Un vero e proprio «piano B», scrive il Washington Post, dopo che il «piano A» dell’amministrazione democratica, che puntava all’approvazione da parte del Congresso di una legge per la riduzione delle emissioni basata sul modello del «cap and trade», in effetti giù defunto prima del voto, è stato definitivamente «sepolto» dalla vittoria repubblicana del due novembre scorso.

 Nel nuovo Congresso, che si insedierà il prossimo 5 gennaio, non solo avrà molto più peso il partito che si oppone all’idea che il problema delle emissioni dei gas serra che provocano il riscaldamento globale debba essere affrontato nel modo indicato dalla Casa Bianca, ma quasi la metà dei nuovi deputati e senatori del Gop, 43 su 98, non crede neanche che sia provato che i cambiamenti climatici siano stati provocati dall’uomo.  «Non credo che che vi siano prove scientifiche a sufficienza per sostenerlo», ha dichiarato, per esempio, Marco Rubio, neo eletto senatore della Florida e stella del Tea Party in ascesa nel partito. Queste premesse fanno ipotizzare che i repubblicani non renderanno facile la vita anche all’agenda molto più ridotta – che prevede riduzioni di emissioni per industrie e centrali elettriche – che sta approntando l’amministrazione democratica. 

 Il nuovo piano, del resto, «non è sufficiente a raggiungere i livelli di riduzione delle emissioni indicati dall’amministrazione», spiega al Post Robert Stavins, docente della Kennedy School of Government dell’università di Harvard ricordando che Obama a Copenhagen aveva detto che gli Stati Uniti avrebbero ridotto le proprie emissioni «nell’ordine del 17%» in meno rispetto ai livelli del 2005. L’obiettivo in teoria è ancora confermato dall’amministrazione, ma per Stavins «non lo raggiungeremo, anche se raggiungeremo in ogni caso qualcosa». 

La battaglia al Congresso per un’efficace legge sul cambiamento climatico è stata persa da Obama già prima delle elezioni, quando – dopo una facile approvazione alla Camera nell’estate del 2009 – il testo si arenato al Senato dove anche diversi democratici erano contrari all’idea di approvare, in mezzo ad una crisi economica, una misura che  impone controlli e oneri maggiori sull’industria e fa alzare il prezzo dei carburanti.  Ma ora lo tsunami del Tea Party rischia di farsi sentire anche alla conferenza che si aprirà la prossima settimana in Messico, già senza aspettative di un accordo globale – per il quale si rimanda all’appuntamento in Sudafrica nel 2011 – ma con la speranza di raggiungere piccoli accordi di compromesso su singoli problemi collegati, come la deforestazione e il sostegno ai paesi più piccoli e poveri minacciati dai cambiamenti climatici. Il timore, spiegano gli esperti, che gli Stati Uniti siano costretti, dopo la svolta e l’apertura di Obama, dalla mancanza di sostegno politico interno a tornare all’immobilismo sulle emissioni, che era stata la posizione di George Bush, che per anni ha bloccato i negoziati globali. Un ritorno di Washington su queste posizioni, argomentano ancora gli esperti, rischierebbe di giustificare l’inazione anche dell’altro grande inquinatore, la Cina.

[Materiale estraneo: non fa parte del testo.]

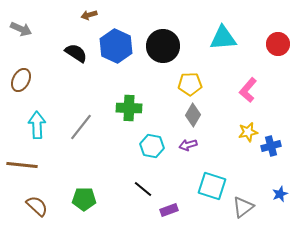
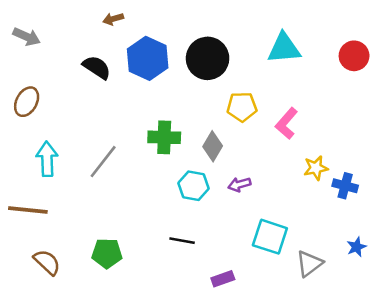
pink L-shape: (248, 90) -> (287, 123), moved
gray diamond: (193, 115) -> (213, 146), moved
blue cross: (271, 146) -> (345, 186), turned 30
black line: (143, 189) -> (182, 241), turned -30
purple rectangle: (169, 210) -> (223, 279), moved

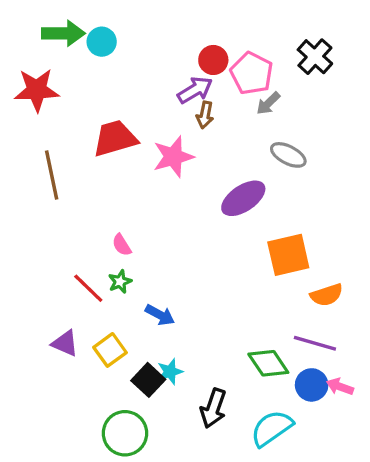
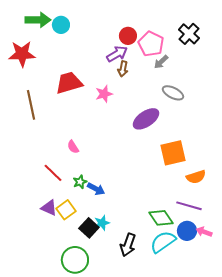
pink star: (173, 157) -> (104, 94), size x0.7
green star: (120, 282) -> (80, 182), moved
purple triangle: (65, 343) -> (49, 208), moved
cyan semicircle: (272, 428) -> (163, 242), moved

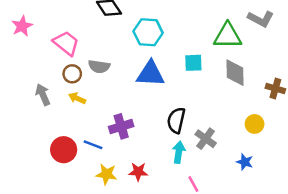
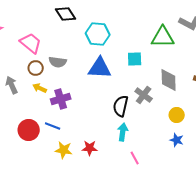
gray diamond: (235, 73) -> (169, 80), moved
yellow circle: (255, 124) -> (177, 115), moved
purple cross: (121, 126) -> (61, 99), moved
gray cross: (206, 139) -> (144, 95), moved

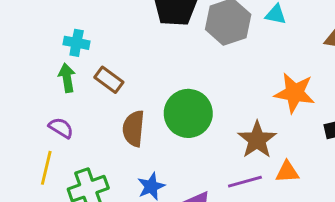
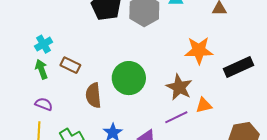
cyan cross: (77, 43) -> (44, 44), turned -30

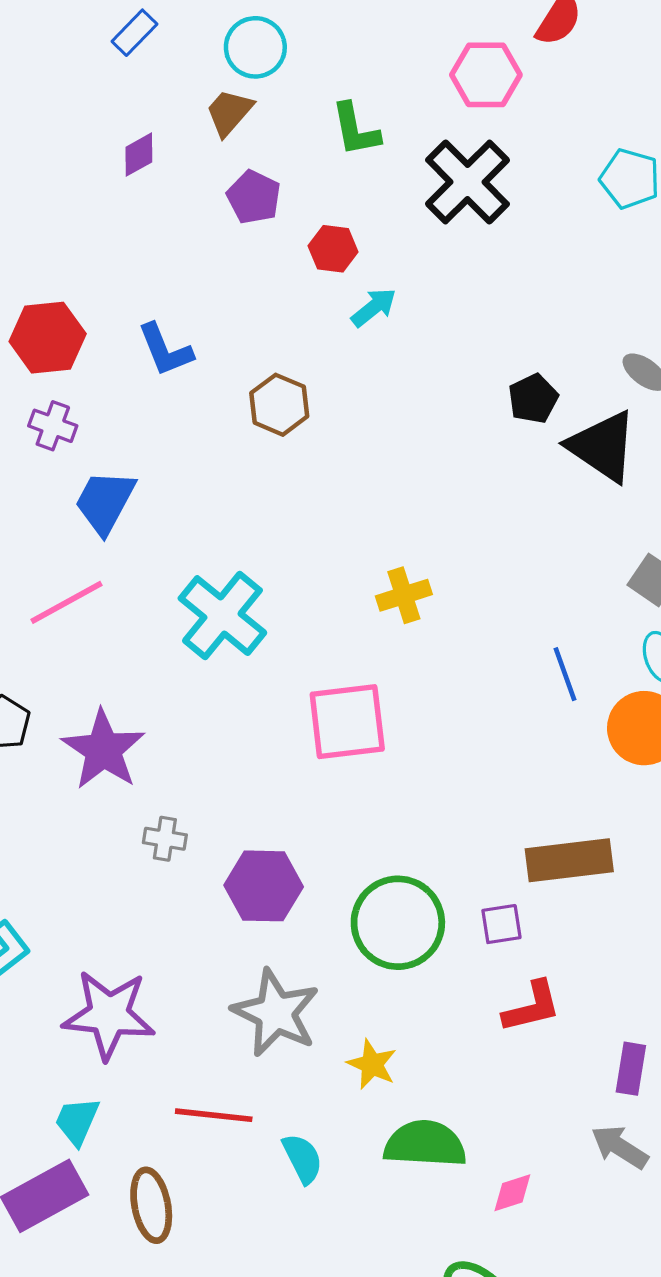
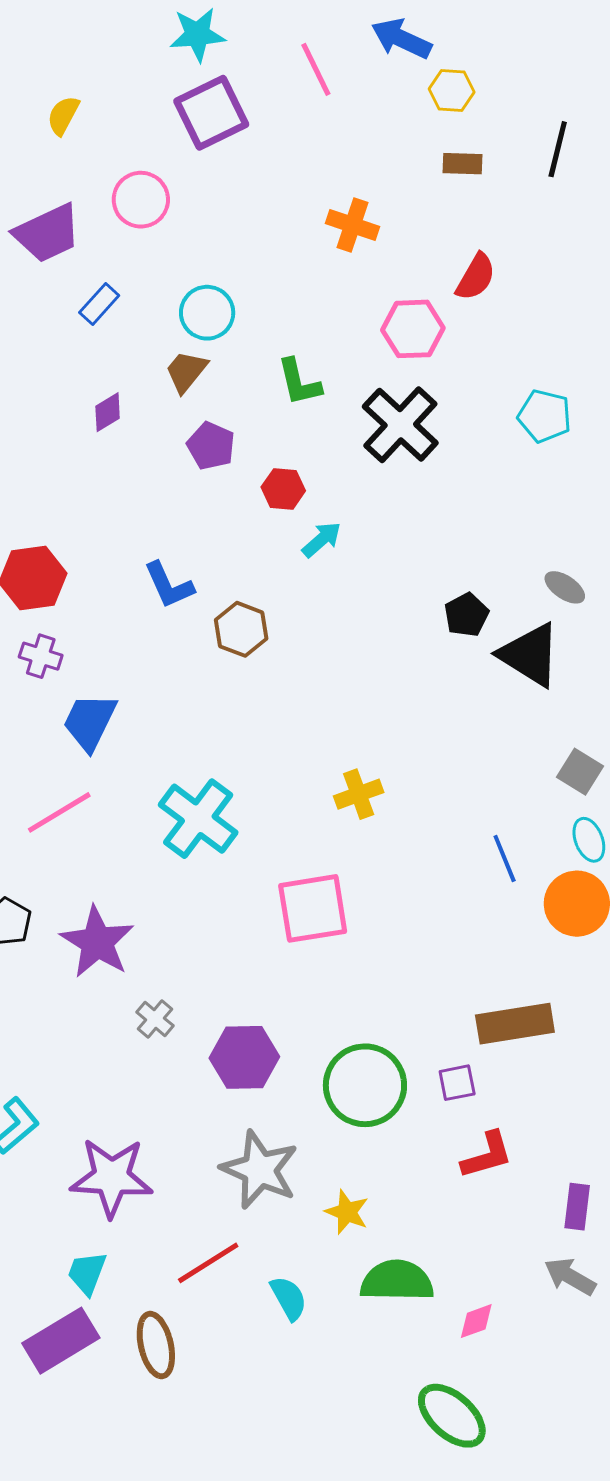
blue L-shape: (165, 350) -> (169, 585), moved
gray cross: (165, 839) -> (155, 1019), turned 33
red line: (214, 1115) -> (208, 1263), turned -36

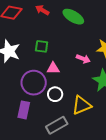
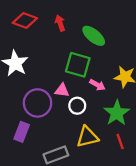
red arrow: (42, 10) -> (60, 23), turned 32
green square: (42, 46) -> (78, 65), moved, size x1.6
white circle: (55, 94) -> (77, 106), moved

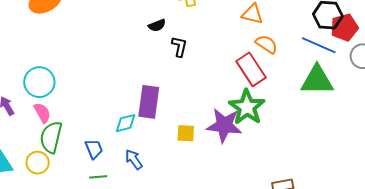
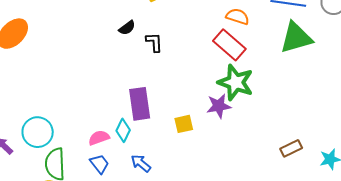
cyan circle: (39, 82) -> (38, 132), moved
pink semicircle: (42, 113) -> (99, 138), moved, turned -65
cyan diamond: (126, 123) -> (123, 130), turned -35
purple star: (224, 125) -> (219, 106), size x0.7

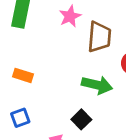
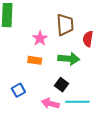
pink star: (70, 16) -> (40, 38), moved
orange rectangle: (23, 75) -> (35, 60), moved

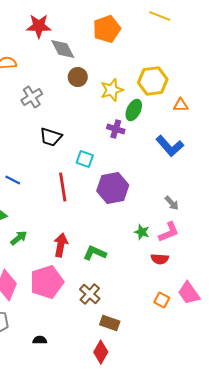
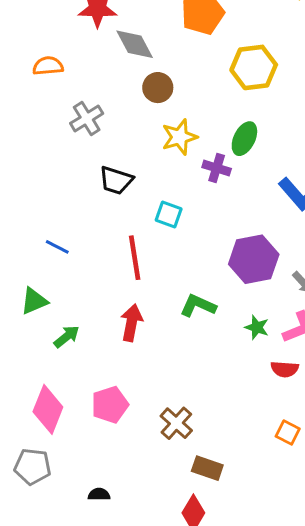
yellow hexagon: (153, 81) -> (254, 67), moved
yellow star: (112, 90) -> (179, 137), moved
purple hexagon: (113, 188) -> (254, 259), moved
red arrow: (61, 245) -> (131, 323), moved
green L-shape: (95, 253) -> (198, 306), moved
pink pentagon: (47, 282) -> (110, 405), size x0.7

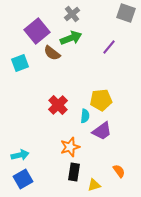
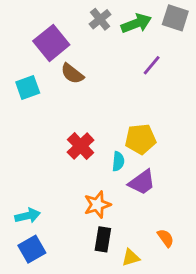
green arrow: (71, 38) -> (136, 23), moved

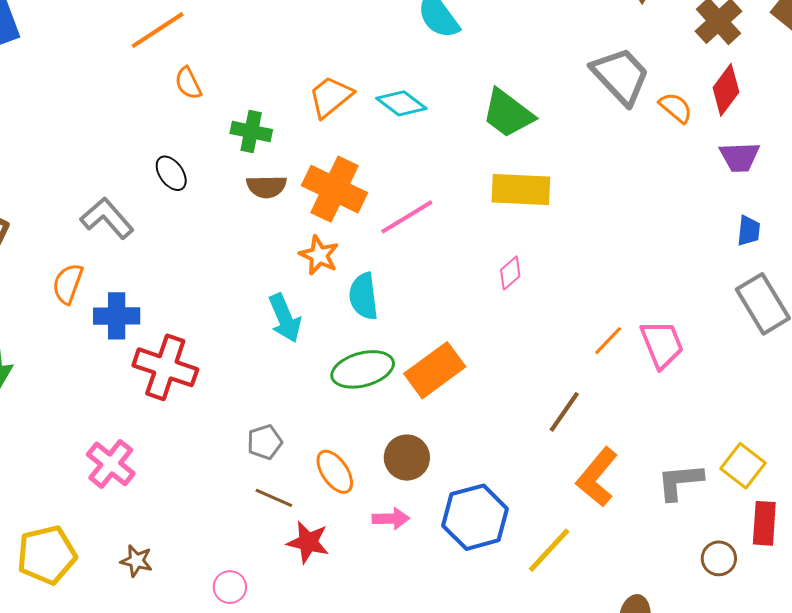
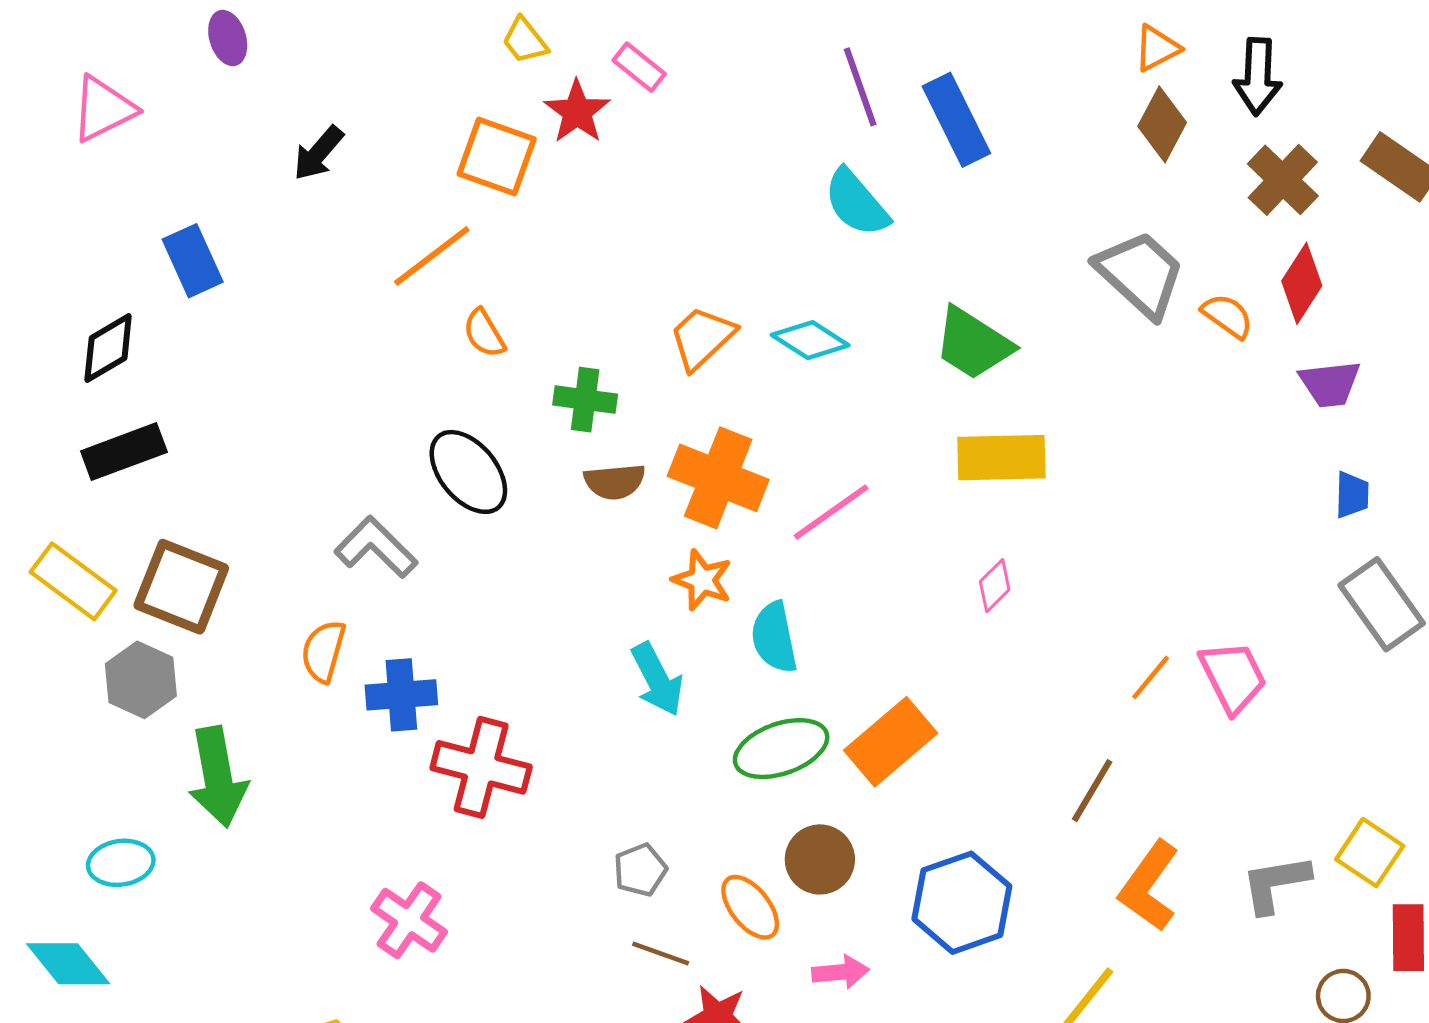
black ellipse: (171, 173) -> (468, 472), size x1.6
brown circle: (407, 458) -> (820, 859), moved
blue hexagon: (475, 517) -> (962, 903), moved

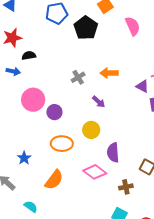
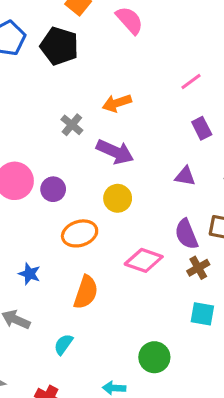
purple triangle: (142, 86) -> (185, 176), moved
purple arrow: (99, 102) -> (115, 152), size x1.6
purple semicircle: (113, 153) -> (186, 234), moved
cyan semicircle: (31, 207) -> (63, 344), turned -72

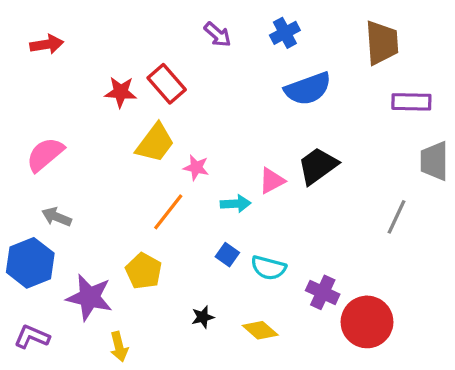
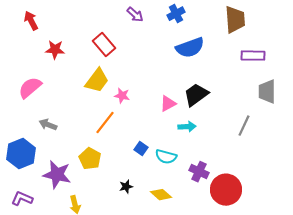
red arrow: (47, 44) -> (31, 21), turned -108
red star: (121, 92) -> (55, 50), moved
cyan arrow: (236, 204) -> (187, 127), moved
gray arrow: (57, 217) -> (48, 125), moved

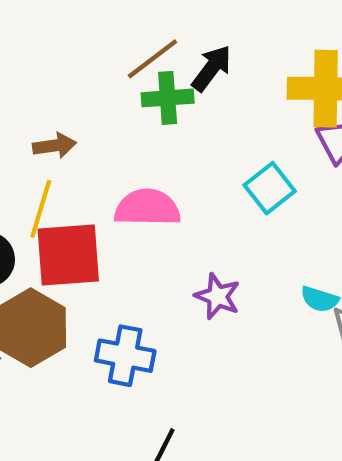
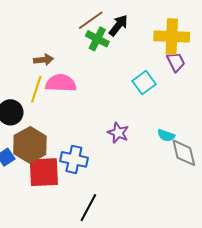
green cross: (168, 98) -> (97, 39), turned 30
pink semicircle: (147, 208) -> (61, 83), moved
red square: (68, 255) -> (44, 172), moved

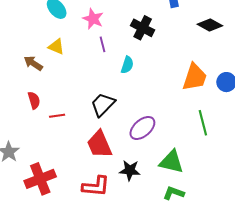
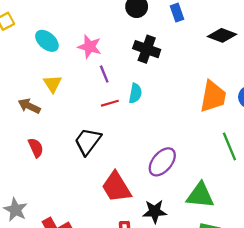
yellow triangle: (56, 47) -> (53, 84), turned 42
black trapezoid: (103, 105) -> (88, 141), moved
red line: (57, 116) -> (110, 103), moved

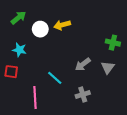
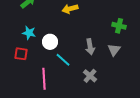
white circle: (40, 29) -> (50, 42), moved
gray arrow: (83, 64) -> (90, 47), turned -63
gray cross: (83, 94) -> (90, 76), turned -32

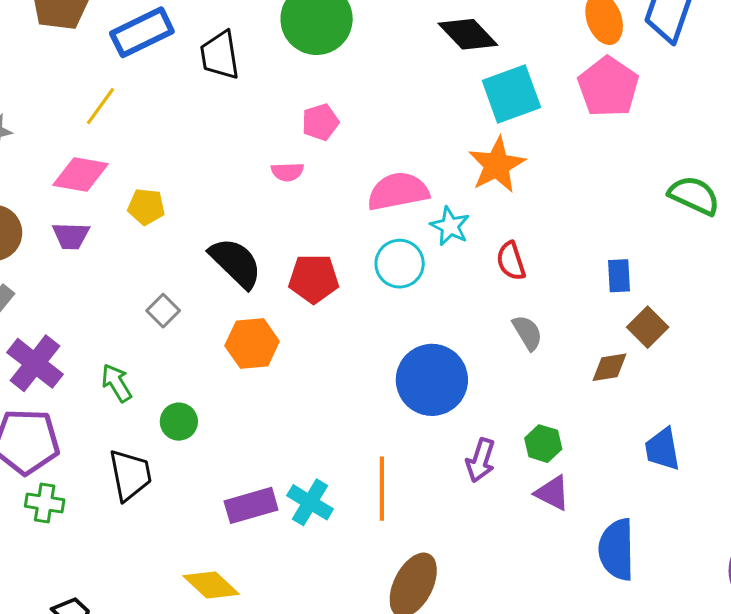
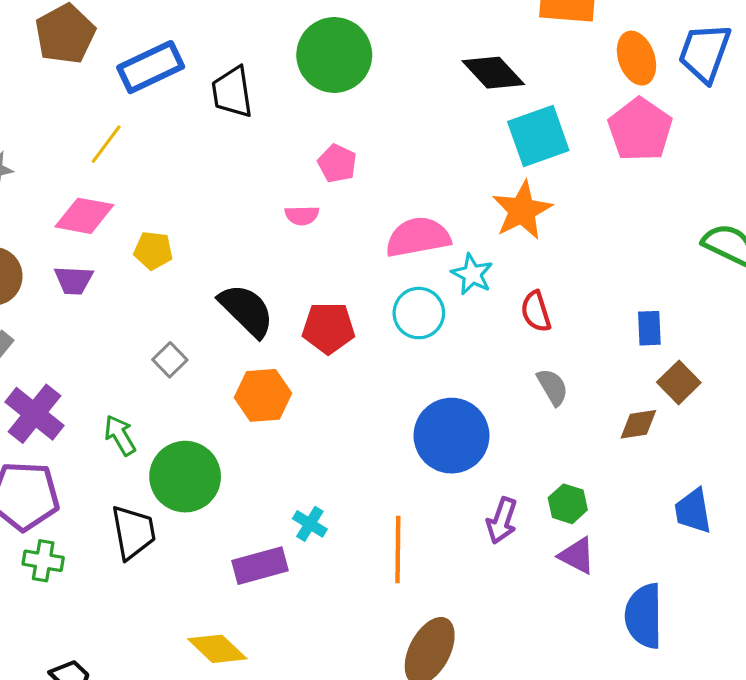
pink pentagon: (320, 122) -> (337, 163), turned -30
green circle: (179, 422) -> (185, 477), size x1.8
cyan cross: (310, 502) -> (310, 524), moved, size x0.7

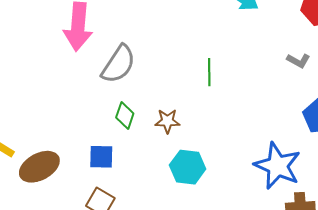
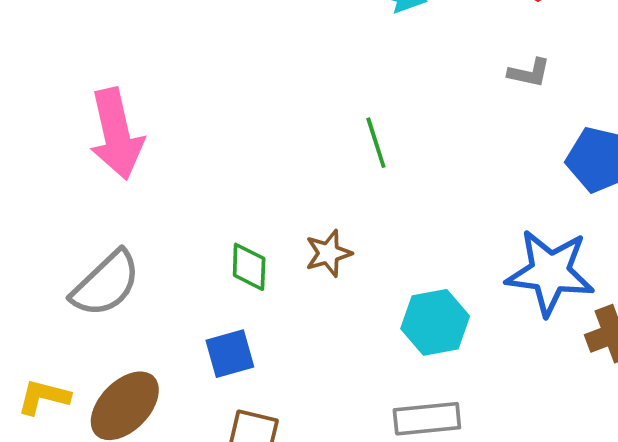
gray semicircle: (118, 64) -> (106, 284), moved, turned 30
cyan hexagon: (188, 167) -> (435, 322), moved

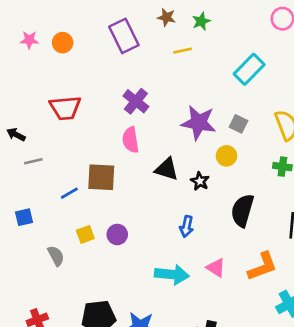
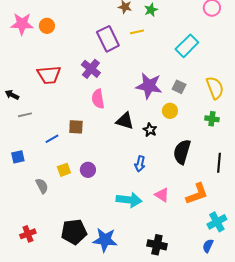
purple rectangle: (124, 36) -> (108, 39), moved
pink star: (29, 40) -> (22, 24), size x1.6
purple cross: (136, 101) -> (91, 69), moved
brown square: (101, 177) -> (76, 127), size x0.7

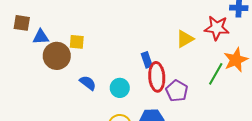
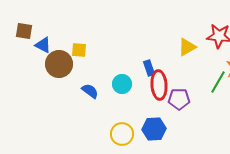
blue triangle: (41, 37) -> (43, 45), turned 30
cyan circle: (120, 88) -> (122, 84), moved
purple pentagon: (177, 91) -> (179, 99), turned -30

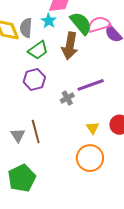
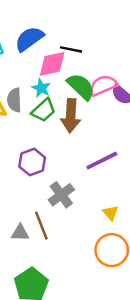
green trapezoid: (38, 50) -> (44, 110), moved
gray cross: (67, 98) -> (61, 195), moved, size x1.5
gray triangle: (18, 135) -> (20, 233), turned -49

 La Casa Bianca, comunque, sta cercando di andare avanti, individuando le misure che può varare senza dover ricorrere all’assenso da parte del Congresso, sottolineando, come ha fatto il presidente Obama subito dopo la sconfitta elettorale, che la legge basata sul cap and trade «era solo un modo di affrontare il problema, non l’unico». Tra gli altri allo studio, un accordo negoziato con le principali società fornitrici di energia elettrica per una riduzione volontaria delle emissioni, sul modello del patto fatto lo scorso anno con l’industria automobilistica.

  Quello che non si riesce a fare a livello federale, poi, l’amministrazione democratica cercherà di farlo direttamente negli stati ai quali dal prossimo anno l’Epa, l’agenzia nazionale per l’ambiente, chiederà di imporre limiti per le emissioni dei gas serra a industrie e centrali elettriche. Nonostante la feroce opposizione dei gruppi industriali, finora quasi tutti gli stati – tranne il Texas – si stanno preparando all’entrata in vigore delle nuove misure: ma la nuova maggioranza repubblicana alla Camera ha già fatto capire che intende, subito dopo il suo insediamento, approvare una risoluzione che blocchi le nuove regole dettate dalla Epa.